§ Exercise goal
When you transcribe the entries below, keep the wording exact and omit the pictures.
++++++
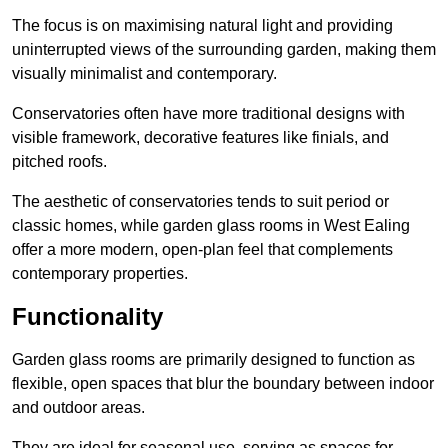
The focus is on maximising natural light and providing
uninterrupted views of the surrounding garden, making them
visually minimalist and contemporary.
Conservatories often have more traditional designs with
visible framework, decorative features like finials, and
pitched roofs.
The aesthetic of conservatories tends to suit period or
classic homes, while garden glass rooms in West Ealing
offer a more modern, open-plan feel that complements
contemporary properties.
Functionality
Garden glass rooms are primarily designed to function as
flexible, open spaces that blur the boundary between indoor
and outdoor areas.
They are ideal for seasonal use, serving as spaces for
++++++
§ The answer
The focus is on maximising natural light and providing
uninterrupted views of the surrounding garden, making them
visually minimalist and contemporary.
Conservatories often have more traditional designs with
visible framework, decorative features like finials, and
pitched roofs.
The aesthetic of conservatories tends to suit period or
classic homes, while garden glass rooms in West Ealing
offer a more modern, open-plan feel that complements
contemporary properties.
Functionality
Garden glass rooms are primarily designed to function as
flexible, open spaces that blur the boundary between indoor
and outdoor areas.
They are ideal for seasonal use, serving as spaces for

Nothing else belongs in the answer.